But from this accident, Kahlo finally started a career as an artist. The self-portrait theme is Kahlo's main choice in her work because since the accident she is used to being alone. Her father and mother were so supportive of Kahlo's activities, they even helped make a special drawing board backrest so she could paint on the bed. Of her total of 200 paintings, most of them are self-portraits, and nearly all of them have been interpreted by critics as symbolic depictions of Kahlo's physical and psychological wounds.

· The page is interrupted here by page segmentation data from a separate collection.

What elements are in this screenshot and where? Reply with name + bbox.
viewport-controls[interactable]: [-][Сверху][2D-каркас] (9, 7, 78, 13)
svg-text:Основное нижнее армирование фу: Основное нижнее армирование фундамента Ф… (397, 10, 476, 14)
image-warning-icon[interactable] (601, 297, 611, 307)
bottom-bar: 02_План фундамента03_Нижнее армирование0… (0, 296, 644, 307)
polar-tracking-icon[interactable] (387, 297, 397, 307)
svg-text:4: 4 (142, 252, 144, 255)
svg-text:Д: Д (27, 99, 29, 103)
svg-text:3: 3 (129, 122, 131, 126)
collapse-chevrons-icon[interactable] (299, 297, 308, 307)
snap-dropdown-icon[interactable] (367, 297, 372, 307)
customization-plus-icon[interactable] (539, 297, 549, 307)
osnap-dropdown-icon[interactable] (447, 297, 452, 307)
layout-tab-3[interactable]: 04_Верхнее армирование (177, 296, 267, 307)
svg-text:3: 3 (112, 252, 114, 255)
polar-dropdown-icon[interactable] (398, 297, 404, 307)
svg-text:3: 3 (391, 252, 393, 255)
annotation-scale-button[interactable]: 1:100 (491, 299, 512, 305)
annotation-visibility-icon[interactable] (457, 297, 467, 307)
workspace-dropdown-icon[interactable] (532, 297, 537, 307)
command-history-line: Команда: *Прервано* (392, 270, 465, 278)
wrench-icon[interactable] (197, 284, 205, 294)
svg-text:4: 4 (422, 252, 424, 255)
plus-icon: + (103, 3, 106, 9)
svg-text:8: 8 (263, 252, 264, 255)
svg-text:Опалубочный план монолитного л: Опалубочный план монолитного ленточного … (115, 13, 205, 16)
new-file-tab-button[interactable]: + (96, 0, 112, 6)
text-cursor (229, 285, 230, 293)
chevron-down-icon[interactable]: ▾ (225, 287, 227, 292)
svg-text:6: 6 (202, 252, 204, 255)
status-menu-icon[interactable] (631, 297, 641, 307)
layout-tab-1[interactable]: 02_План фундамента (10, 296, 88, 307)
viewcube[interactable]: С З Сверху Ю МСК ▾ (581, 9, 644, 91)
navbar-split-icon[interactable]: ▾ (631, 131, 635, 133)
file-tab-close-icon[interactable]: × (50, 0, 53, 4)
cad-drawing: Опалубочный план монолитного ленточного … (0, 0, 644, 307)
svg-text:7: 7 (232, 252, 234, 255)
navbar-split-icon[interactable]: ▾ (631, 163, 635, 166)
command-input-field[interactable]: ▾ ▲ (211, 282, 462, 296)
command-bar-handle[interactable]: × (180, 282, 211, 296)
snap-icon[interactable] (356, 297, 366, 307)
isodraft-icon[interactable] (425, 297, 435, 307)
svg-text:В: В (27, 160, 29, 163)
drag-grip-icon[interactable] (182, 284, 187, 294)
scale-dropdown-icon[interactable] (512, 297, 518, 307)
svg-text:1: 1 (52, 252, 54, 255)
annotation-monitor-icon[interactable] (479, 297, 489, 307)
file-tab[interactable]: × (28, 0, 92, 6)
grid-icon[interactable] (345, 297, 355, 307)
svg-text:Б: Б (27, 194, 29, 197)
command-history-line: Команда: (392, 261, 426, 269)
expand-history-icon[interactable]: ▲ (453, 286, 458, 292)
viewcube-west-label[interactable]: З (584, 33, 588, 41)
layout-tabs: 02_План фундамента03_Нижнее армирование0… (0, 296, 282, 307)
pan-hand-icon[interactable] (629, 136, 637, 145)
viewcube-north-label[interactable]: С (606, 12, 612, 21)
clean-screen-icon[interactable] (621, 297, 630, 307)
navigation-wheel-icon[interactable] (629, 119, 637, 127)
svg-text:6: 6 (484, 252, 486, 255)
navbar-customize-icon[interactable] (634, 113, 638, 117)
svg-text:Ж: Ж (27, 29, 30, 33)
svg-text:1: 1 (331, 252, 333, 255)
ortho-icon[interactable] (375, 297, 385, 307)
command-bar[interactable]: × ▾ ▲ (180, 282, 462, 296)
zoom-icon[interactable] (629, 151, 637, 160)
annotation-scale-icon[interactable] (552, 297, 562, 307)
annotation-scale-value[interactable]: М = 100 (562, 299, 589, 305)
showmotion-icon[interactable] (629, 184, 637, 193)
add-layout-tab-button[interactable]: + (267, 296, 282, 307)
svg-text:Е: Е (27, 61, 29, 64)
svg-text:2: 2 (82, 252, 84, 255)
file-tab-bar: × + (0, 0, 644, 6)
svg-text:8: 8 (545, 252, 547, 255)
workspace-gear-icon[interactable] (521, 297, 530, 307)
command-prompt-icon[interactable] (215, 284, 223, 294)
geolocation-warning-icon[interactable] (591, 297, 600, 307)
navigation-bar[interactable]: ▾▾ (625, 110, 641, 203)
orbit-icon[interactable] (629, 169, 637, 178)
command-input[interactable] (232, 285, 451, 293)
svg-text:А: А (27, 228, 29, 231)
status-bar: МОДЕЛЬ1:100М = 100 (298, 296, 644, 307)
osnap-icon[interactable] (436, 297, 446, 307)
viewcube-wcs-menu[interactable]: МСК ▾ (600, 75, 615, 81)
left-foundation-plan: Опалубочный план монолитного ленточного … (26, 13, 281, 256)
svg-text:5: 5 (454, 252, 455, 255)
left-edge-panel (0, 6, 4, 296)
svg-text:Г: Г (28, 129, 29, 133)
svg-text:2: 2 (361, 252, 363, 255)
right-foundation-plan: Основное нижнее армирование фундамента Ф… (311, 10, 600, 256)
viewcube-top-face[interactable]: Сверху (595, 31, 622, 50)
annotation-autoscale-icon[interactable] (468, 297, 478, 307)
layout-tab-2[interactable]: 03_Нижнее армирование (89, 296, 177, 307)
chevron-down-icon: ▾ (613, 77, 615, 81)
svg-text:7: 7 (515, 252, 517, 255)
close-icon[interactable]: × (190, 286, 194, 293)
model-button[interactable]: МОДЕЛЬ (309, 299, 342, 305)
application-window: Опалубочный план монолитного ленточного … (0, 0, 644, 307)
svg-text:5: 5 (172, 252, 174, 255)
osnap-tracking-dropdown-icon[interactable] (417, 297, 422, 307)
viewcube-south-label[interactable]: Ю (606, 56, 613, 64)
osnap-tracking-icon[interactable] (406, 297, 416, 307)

Kahlo's slump was compounded by an affair between her husband Diego Rievea with a number of women, including his sister Cristina. Kahlo painted subjects that were extremely rarely seen, including the pain of her divorce. She painted the miscarriage that ended her pregnancy. She painted domestic violence. These paintings were raw and vivid. She took private, uncomfortable subjects and put them in the public view. Such art must have been shocking in society because these topics are still considered by many to be too private to discuss openly. Yet, these subjects impact so many people, so deeply, that art seems a natural way to address them. This is especially true given the thoughtful treatment that she gave to the subjects. Kahlo’s courageous use of her clear-eyed and direct art to illuminate women’s experience was advocacy genius.

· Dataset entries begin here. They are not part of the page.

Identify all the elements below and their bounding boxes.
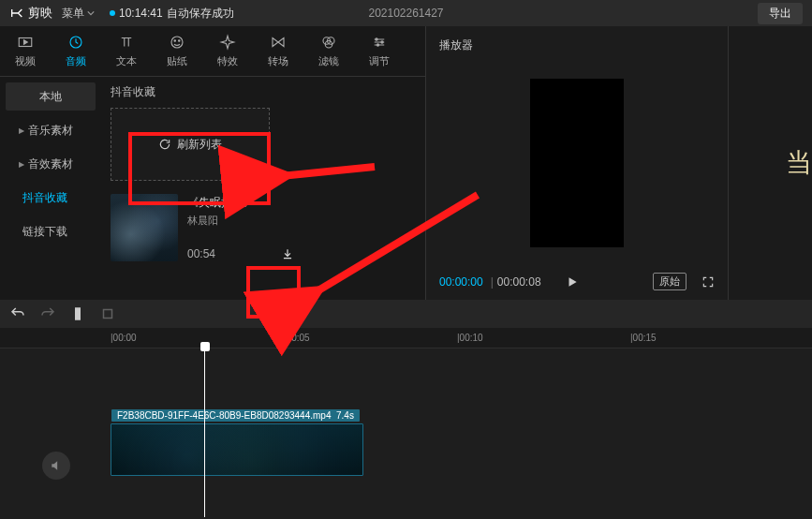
transition-icon bbox=[270, 34, 287, 51]
aspect-ratio-button[interactable]: 原始 bbox=[653, 273, 687, 290]
tab-filter[interactable]: 滤镜 bbox=[303, 34, 354, 68]
redo-icon bbox=[39, 305, 56, 322]
triangle-right-icon: ▶ bbox=[19, 126, 24, 135]
speaker-icon bbox=[50, 459, 63, 472]
category-tabs: 视频 音频 文本 贴纸 特效 bbox=[0, 26, 425, 77]
download-icon[interactable] bbox=[281, 247, 294, 260]
track-artist: 林晨阳 bbox=[187, 214, 294, 228]
triangle-right-icon: ▶ bbox=[19, 160, 24, 169]
media-panel: 视频 音频 文本 贴纸 特效 bbox=[0, 26, 426, 300]
top-bar: 剪映 菜单 10:14:41 自动保存成功 202102261427 导出 bbox=[0, 0, 812, 26]
export-button[interactable]: 导出 bbox=[758, 3, 803, 24]
track-header bbox=[19, 348, 94, 517]
audio-cover bbox=[111, 194, 178, 261]
refresh-list-button[interactable]: 刷新列表 bbox=[111, 108, 270, 181]
timeline-ruler[interactable]: |00:00 |00:05 |00:10 |00:15 bbox=[0, 328, 812, 348]
app-logo: 剪映 bbox=[9, 5, 52, 22]
play-icon[interactable] bbox=[566, 275, 579, 289]
svg-rect-15 bbox=[104, 310, 112, 319]
svg-point-4 bbox=[179, 40, 181, 42]
adjust-icon bbox=[371, 34, 388, 51]
menu-dropdown[interactable]: 菜单 bbox=[62, 6, 95, 22]
ruler-mark: |00:05 bbox=[284, 333, 310, 343]
mute-button[interactable] bbox=[42, 452, 70, 480]
svg-point-10 bbox=[376, 44, 378, 46]
status-dot-icon bbox=[110, 10, 115, 16]
sub-item-music[interactable]: ▶音乐素材 bbox=[6, 116, 96, 144]
refresh-icon bbox=[158, 138, 171, 151]
tab-audio[interactable]: 音频 bbox=[51, 34, 101, 68]
sub-item-link-download[interactable]: 链接下载 bbox=[6, 217, 96, 245]
autosave-status: 10:14:41 自动保存成功 bbox=[110, 6, 234, 22]
tab-sticker[interactable]: 贴纸 bbox=[152, 34, 202, 68]
svg-point-8 bbox=[376, 38, 377, 40]
player-panel: 播放器 00:00:00 | 00:00:08 原始 bbox=[426, 26, 728, 300]
undo-icon[interactable] bbox=[9, 305, 26, 322]
side-char: 当 bbox=[786, 145, 812, 181]
svg-point-9 bbox=[381, 41, 383, 43]
svg-rect-14 bbox=[79, 308, 81, 319]
effect-icon bbox=[219, 34, 236, 51]
timecode-total: 00:00:08 bbox=[497, 275, 541, 289]
player-viewport[interactable] bbox=[439, 59, 715, 267]
ruler-mark: |00:10 bbox=[457, 333, 483, 343]
split-icon[interactable] bbox=[69, 305, 86, 322]
logo-icon bbox=[9, 6, 24, 21]
timecode-current: 00:00:00 bbox=[439, 275, 483, 289]
clip-label: F2B38CBD-91FF-4E6C-80B9-EB8D08293444.mp4… bbox=[111, 409, 360, 422]
ruler-mark: |00:00 bbox=[111, 333, 137, 343]
timeline-panel: |00:00 |00:05 |00:10 |00:15 F2B38CBD-91F… bbox=[0, 300, 812, 519]
tab-text[interactable]: 文本 bbox=[101, 34, 152, 68]
content-area: 抖音收藏 刷新列表 《失眠播报》 林晨阳 00:54 bbox=[101, 77, 425, 300]
project-name: 202102261427 bbox=[368, 7, 443, 20]
sub-item-douyin-fav[interactable]: 抖音收藏 bbox=[6, 184, 96, 212]
ruler-mark: |00:15 bbox=[630, 333, 657, 343]
sticker-icon bbox=[169, 34, 185, 51]
tab-video[interactable]: 视频 bbox=[0, 34, 51, 68]
section-title: 抖音收藏 bbox=[111, 84, 414, 100]
app-name: 剪映 bbox=[28, 5, 52, 22]
right-side-panel: 当 bbox=[728, 26, 812, 300]
player-title: 播放器 bbox=[439, 37, 715, 53]
playhead[interactable] bbox=[204, 348, 205, 517]
sub-item-local[interactable]: 本地 bbox=[6, 82, 96, 111]
text-icon bbox=[118, 34, 135, 51]
sub-nav: 本地 ▶音乐素材 ▶音效素材 抖音收藏 链接下载 bbox=[0, 77, 101, 300]
sub-item-sfx[interactable]: ▶音效素材 bbox=[6, 150, 96, 178]
video-icon bbox=[17, 34, 34, 51]
track-duration: 00:54 bbox=[187, 247, 215, 260]
audio-icon bbox=[67, 34, 84, 51]
track-title: 《失眠播报》 bbox=[187, 195, 294, 211]
svg-rect-13 bbox=[76, 308, 78, 319]
audio-list-item[interactable]: 《失眠播报》 林晨阳 00:54 bbox=[111, 194, 391, 261]
tab-effect[interactable]: 特效 bbox=[202, 34, 253, 68]
player-controls: 00:00:00 | 00:00:08 原始 bbox=[439, 267, 715, 290]
timeline-tracks[interactable]: F2B38CBD-91FF-4E6C-80B9-EB8D08293444.mp4… bbox=[94, 348, 812, 517]
video-frame bbox=[530, 79, 624, 247]
timeline-toolbar bbox=[0, 300, 812, 328]
video-clip[interactable]: F2B38CBD-91FF-4E6C-80B9-EB8D08293444.mp4… bbox=[111, 423, 363, 476]
crop-icon bbox=[99, 305, 116, 322]
chevron-down-icon bbox=[87, 9, 95, 17]
svg-point-2 bbox=[171, 37, 183, 48]
tab-transition[interactable]: 转场 bbox=[253, 34, 303, 68]
filter-icon bbox=[320, 34, 337, 51]
svg-point-3 bbox=[174, 40, 176, 42]
fullscreen-icon[interactable] bbox=[701, 275, 715, 289]
tab-adjust[interactable]: 调节 bbox=[354, 34, 405, 68]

So, Kahlo was simply an artist who captured her flaws on canvas. She had facial hair, one leg smaller than the other, a fractured spine, and she was a woman that could barely walk. She often used a wheelchair and could barely get out of bed, but her disability is what fuelled her luminous creativity. She was unapologetic about who she was and that’s why she continues to shine today. She never pretended to be someone else, she’s just being herself. From Kahlo’s story we have to remember that our limitations and our past are not an obstacle for us to be able to develop or create extraordinary work. However, we can use our weakness into strengths like Kahlo who has inspired many people by sharing her life story through her beautiful paintings.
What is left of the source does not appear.